━━━ RECORD EXCERPTS ━━━

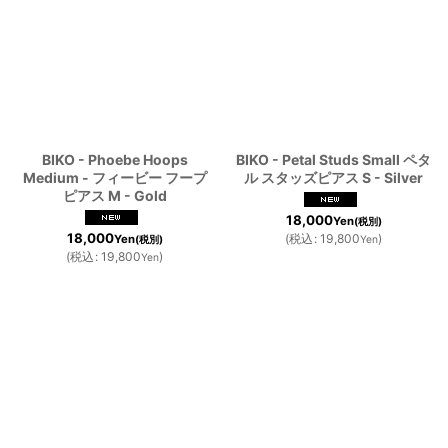
BIKO - Phoebe Hoops
BIKO - Petal Studs Small ペタ
Medium - フィービー フープ
ル スタッズピアス S - Silver
ピアス M - Gold
18,000
Yen
(税別)
18,000
(
税込
:
19,800
)
Yen
(税別)
Yen
(
税込
:
19,800
)
Yen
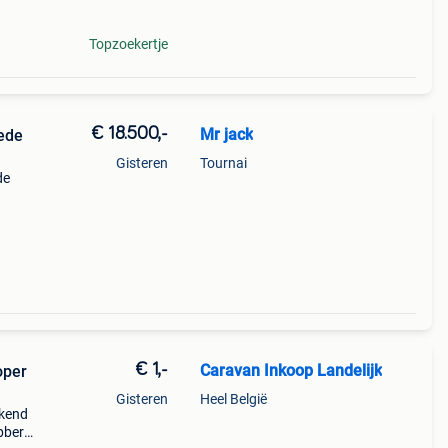
Topzoekertje
€ 18.500,-
Mr jack
oede
Gisteren
Tournai
de
€ 1,-
Caravan Inkoop Landelijk
oper
Gisteren
Heel België
rkend
bbert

━━━

**REQUIREMENT**: Please filter the entries for the word "BIKO" and copy the lines that have it.

**WRITTEN RESPONSE**:
BIKO - Phoebe Hoops
BIKO - Petal Studs Small ペタ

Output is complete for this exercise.